Mantan bek Liverpool, Jamie Carragher, melontarkan kritik pedas terhadap performa Ruben Amorim sebagai manajer Manchester United. Carragher menilai Amorim sebagai manajer terburuk yang pernah menukangi Setan Merah pasca era Sir Alex Ferguson. Pernyataan ini muncul menyusul hasil imbang 1-1 melawan Leeds United yang menjadi pertandingan terakhir Amorim bersama klub tersebut.
Amorim Dipecat Usai 14 Bulan Menukangi MU
Keputusan pemecatan Ruben Amorim diumumkan pada Senin (6/1/2026) pagi waktu setempat. Periode kepelatihannya yang hanya berlangsung selama 14 bulan di Old Trafford diwarnai statistik yang suram.
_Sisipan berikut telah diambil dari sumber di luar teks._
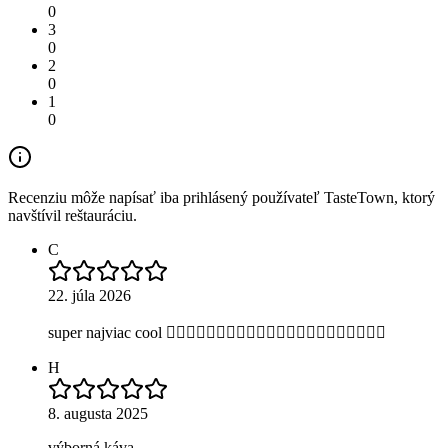
0
3
0
2
0
1
0
Recenziu môže napísať iba prihlásený používateľ TasteTown, ktorý
navštívil reštauráciu.
C
22. júla 2026
super najviac cool 👍🏻👍🏻👍🏻👍🏻👍🏻👍🏻👍🏻👍🏻👍🏻👍🏻👍🏻
H
8. augusta 2025
výborná káva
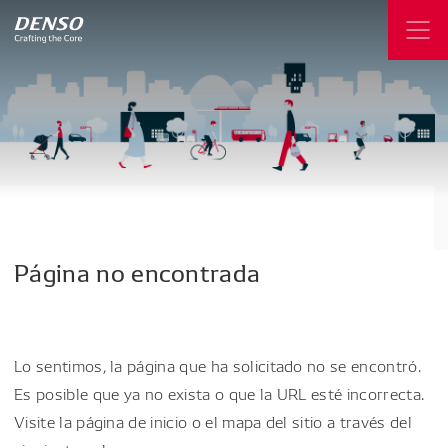
Página
no
encontrada
Lo sentimos, la página que ha solicitado no se encontró.
Es posible que ya no exista o que la URL esté incorrecta.
Visite la página de inicio o el mapa del sitio a través del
Data menunjukkan bahwa persentase kemenangan Amorim di Premier League hanya mencapai 32%, angka terendah di antara para manajer Manchester United setelah era Sir Alex Ferguson.
Secara keseluruhan, Manchester United hanya mampu meraih 25 kemenangan dari 63 pertandingan di semua kompetisi di bawah asuhan Amorim. Angka ini semakin memperkuat pandangan Carragher mengenai kualitas kepelatihan Amorim.
Performa MU Tak Meyakinkan di Mata Carragher
Carragher secara tegas menyatakan bahwa performa Manchester United di bawah Amorim tidak pernah meyakinkan dirinya. “Amorim mungkin paling bawah di daftar itu (manajer setelah Sir Alex Ferguson),” ujar Carragher dalam tayangan Sky Sports.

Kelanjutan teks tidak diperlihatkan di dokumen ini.